We then tested the mitotic marker, phospho-histone H3 in the identification of mitotic CD34⁺ cells and found that it permitted identification of cells in all stages of mitosis. We used the marker to facilitate our examination of mitotic cells microscopically, which was important for the determination of mitotic spindle orientation and the plane of cell division. The mitotic marker was conjugated to a fluorochrome. When we stained the centrosomes and the proteins of interest (Notch and Numb) simultaneously, there were no more alternative fluorochromes to use for detection by the lasers of the confocal microscope, so we used just DAPI in conjunction with centrosomes and proteins, to detect the mitotic cells by the morphology of the nucleus.

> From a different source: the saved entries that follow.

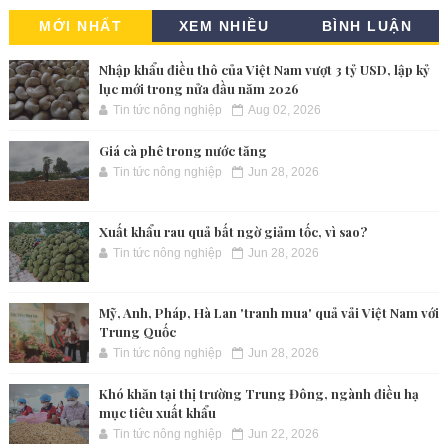
MỚI NHẤT
XEM NHIỀU
BÌNH LUẬN
Nhập khẩu điều thô của Việt Nam vượt 3 tỷ USD, lập kỷ
lục mới trong nửa đầu năm 2026
Tin tức nông nghiệp
Aug 02, 2026
Giá cà phê trong nước tăng
Tin tức nông nghiệp
Jun 28, 2026
Xuất khẩu rau quả bất ngờ giảm tốc, vì sao?
Tin tức nông nghiệp
Jun 28, 2026
Mỹ, Anh, Pháp, Hà Lan 'tranh mua' quả vải Việt Nam với
Trung Quốc
Tin tức nông nghiệp
Jun 28, 2026
Khó khăn tại thị trường Trung Đông, ngành điều hạ
mục tiêu xuất khẩu
Tin tức nông nghiệp
Jun 22, 2026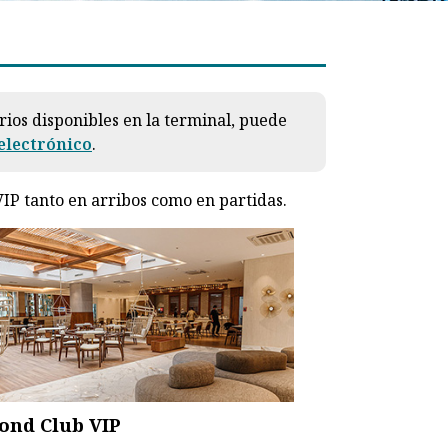
rios disponibles en la terminal, puede
electrónico
.
VIP tanto en arribos como en partidas.
ond Club VIP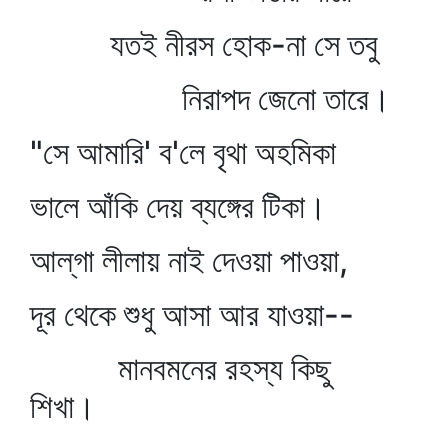
যতই নীরস হোক-না সে তবু
নিরাপদ জেনো তারে।
"সে আমারি' ব'লে বৃথা অহমিকা
ভালে আঁকি দেয় ব্যঙ্গের টিকা।
আল্‌গা লীলায় নাই দেওয়া পাওয়া,
দূর থেকে শুধু আসা আর যাওয়া--
মানবমনের রহস্য কিছু
শিখা।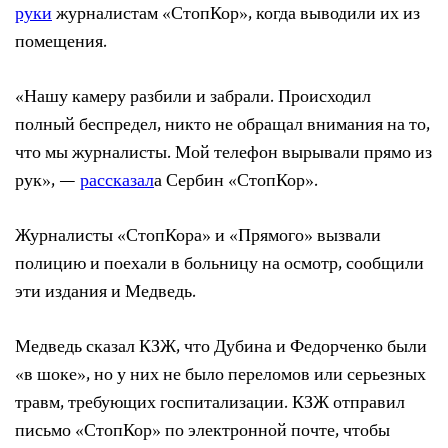
руки
журналистам «СтопКор», когда выводили их из
помещения.
«Нашу камеру разбили и забрали. Происходил
полный беспредел, никто не обращал внимания на то,
что мы журналисты. Мой телефон вырывали прямо из
рук», —
рассказал
а Сербин «СтопКор».
Журналисты «СтопКора» и «Прямого» вызвали
полицию и поехали в больницу на осмотр, сообщили
эти издания и Медведь.
Медведь сказал КЗЖ, что Дубина и Федорченко были
«в шоке», но у них не было переломов или серьезных
травм, требующих госпитализации. КЗЖ отправил
письмо «СтопКор» по электронной почте, чтобы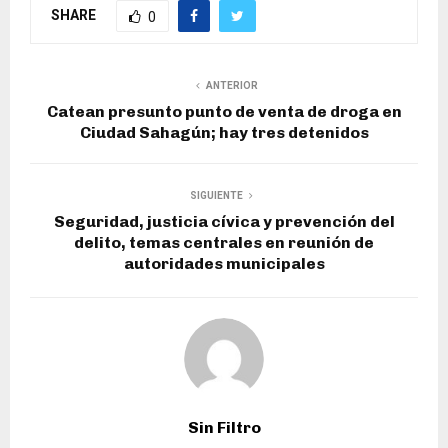
SHARE
0
ANTERIOR
Catean presunto punto de venta de droga en
Ciudad Sahagún; hay tres detenidos
SIGUIENTE
Seguridad, justicia cívica y prevención del
delito, temas centrales en reunión de
autoridades municipales
Sin Filtro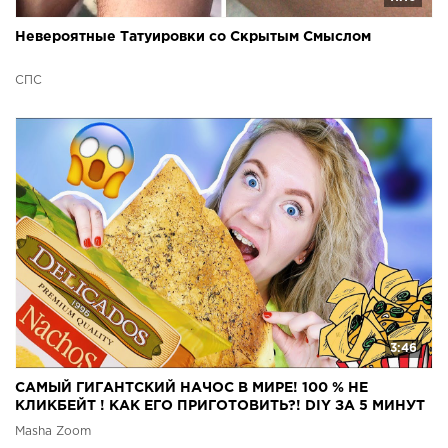
Невероятные Татуировки со Скрытым Смыслом
СПС
3:46
САМЫЙ ГИГАНТСКИЙ НАЧОС В МИРЕ! 100 % НЕ
КЛИКБЕЙТ ! КАК ЕГО ПРИГОТОВИТЬ?! DIY ЗА 5 МИНУТ
Masha Zoom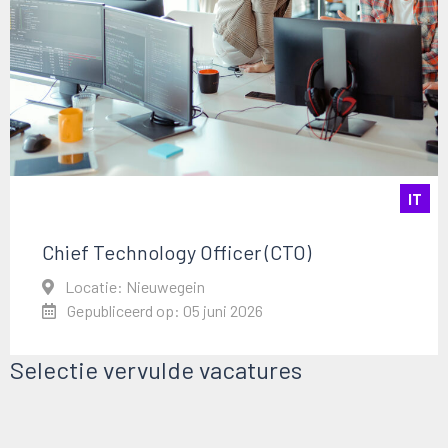
IT
Chief Technology Officer (CTO)
Locatie: Nieuwegein
Gepubliceerd op: 05 juni 2026
Selectie vervulde vacatures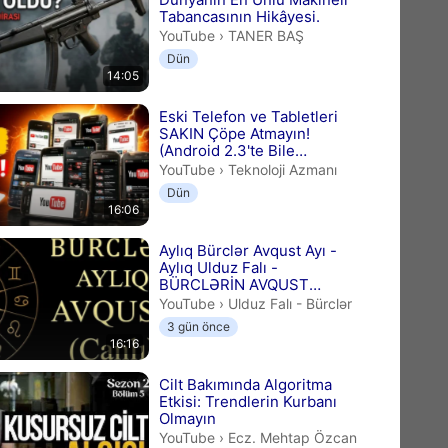
Tabancasının Hikâyesi.
TANER BAŞ.
YouTube
›
TANER BAŞ
Dün
14:05
Eski Telefon ve Tabletleri
SAKIN Çöpe Atmayın!
(Android 2.3'te Bile
YouTube İzleme Rehberi)
Teknoloji Azmanı.
YouTube
›
Teknoloji Azmanı
Dün
16:06
Aylıq Bürclər Avqust Ayı -
Aylıq Ulduz Falı -
BÜRCLƏRİN AVQUST
PROQNOZU
Ulduz Falı - Bürclər.
YouTube
›
Ulduz Falı - Bürclər
3 gün önce
16:16
Cilt Bakımında Algoritma
Etkisi: Trendlerin Kurbanı
Olmayın
Ecz. Mehtap Özcan.
YouTube
›
Ecz. Mehtap Özcan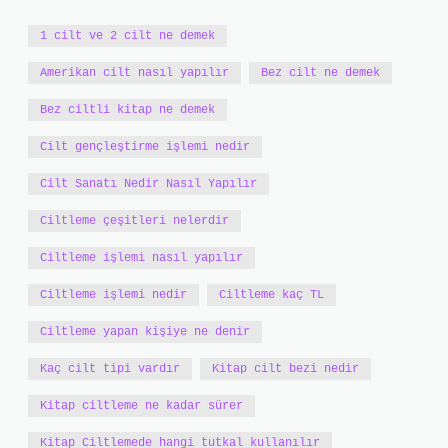
1 cilt ve 2 cilt ne demek
Amerikan cilt nasıl yapılır
Bez cilt ne demek
Bez ciltli kitap ne demek
Cilt gençleştirme işlemi nedir
Cilt Sanatı Nedir Nasıl Yapılır
Ciltleme çeşitleri nelerdir
Ciltleme işlemi nasıl yapılır
Ciltleme işlemi nedir
Ciltleme kaç TL
Ciltleme yapan kişiye ne denir
Kaç cilt tipi vardır
Kitap cilt bezi nedir
Kitap ciltleme ne kadar sürer
Kitap Ciltlemede hangi tutkal kullanılır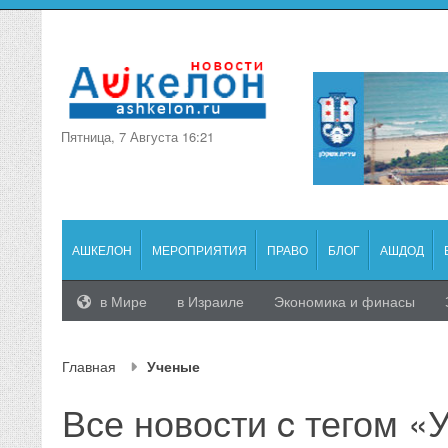
Пятница, 7 Августа 16:21
АШКЕЛОН
МЕРОПРИЯТИЯ
ПРАВО
БЛОГ
АШДОД
в Мире
в Израиле
Экономика и финасы
Главная
Ученые
Все новости c тегом «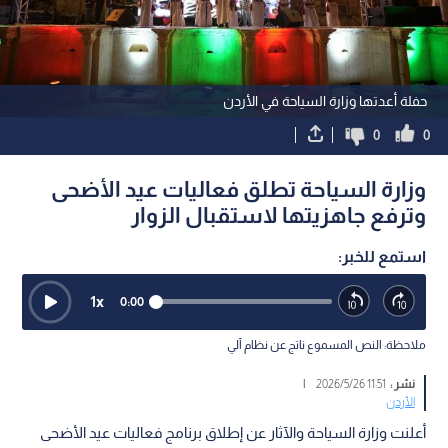
حفلة أعدتها وزارة السياحة في الأردن
0
0
وزارة السياحة تطلق فعاليات عيد الأضحى
وترفع جاهزيتها لاستقبال الزوار
استمع للخبر:
1
x
0:00
ملاحظة: النص المسموع ناتج عن نظام آلي
نشر :
11:51 2026/5/26
|
الأردن
أعلنت وزارة السياحة والآثار عن إطلاق برنامج فعاليات عيد الأضحى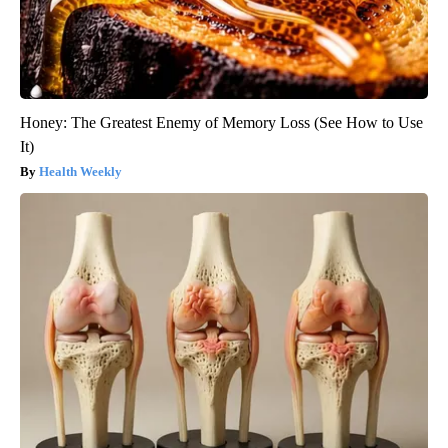
Honey: The Greatest Enemy of Memory Loss (See How to Use
It)
Health Weekly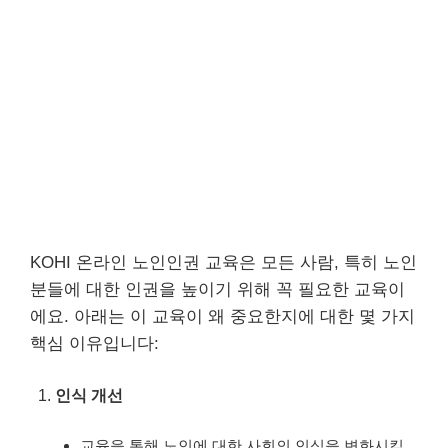
KOHI 온라인 노인인권 교육은 모든 사람, 특히 노인
분들에 대한 인권을 높이기 위해 꼭 필요한 교육이
에요. 아래는 이 교육이 왜 중요한지에 대한 몇 가지
핵심 이유입니다:
인식 개선
교육을 통해 노인에 대한 사회의 인식을 변화시킬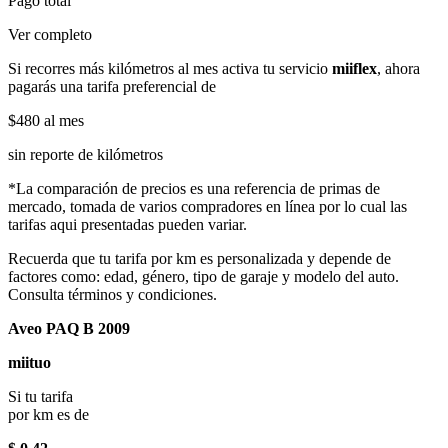
Pago total
Ver completo
Si recorres más kilómetros al mes activa tu servicio
miiflex
, ahora
pagarás una tarifa preferencial de
$480
al mes
sin reporte de kilómetros
*La comparación de precios es una referencia de primas de
mercado, tomada de varios compradores en línea por lo cual las
tarifas aqui presentadas pueden variar.
Recuerda que tu tarifa por km es personalizada y depende de
factores como: edad, género, tipo de garaje y modelo del auto.
Consulta términos y condiciones.
Aveo PAQ B 2009
miituo
Si tu tarifa
por km es de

The next step was to determine the orientation of the mitotic spindle. The centrosomes serve as MTOCs and after their duplication, the resultant 2 centrosomes migrate to occupy the opposite poles of the cell where they organize microtubules to form the mitotic spindle. When mother and daughter cells separate at mitosis, the plane of cell division is perpendicular to the mitotic spindle. Thus, determination of the positions of the centrosomes in mitotic cells allows identification of the orientation of the mitotic spindle and the plane of cell division.

Once these reference points had been established, they could be used to investigate the polarization of proteins within the cell and how they might be shared at cell division. We focused on Notch and Numb because they have been identified as critical cell fate determinants The Notch pathway is known to play a critical role in stem cell growth and differentiation [16], specifically in maintaining the undifferentiated state of neuronal progenitor [29], muscle satellite progenitor [30], and HSPC [31]. Generally, when Notch is inhibited progenitor cells undergo premature differentiation, while overactivation of Notch inhibits differentiation.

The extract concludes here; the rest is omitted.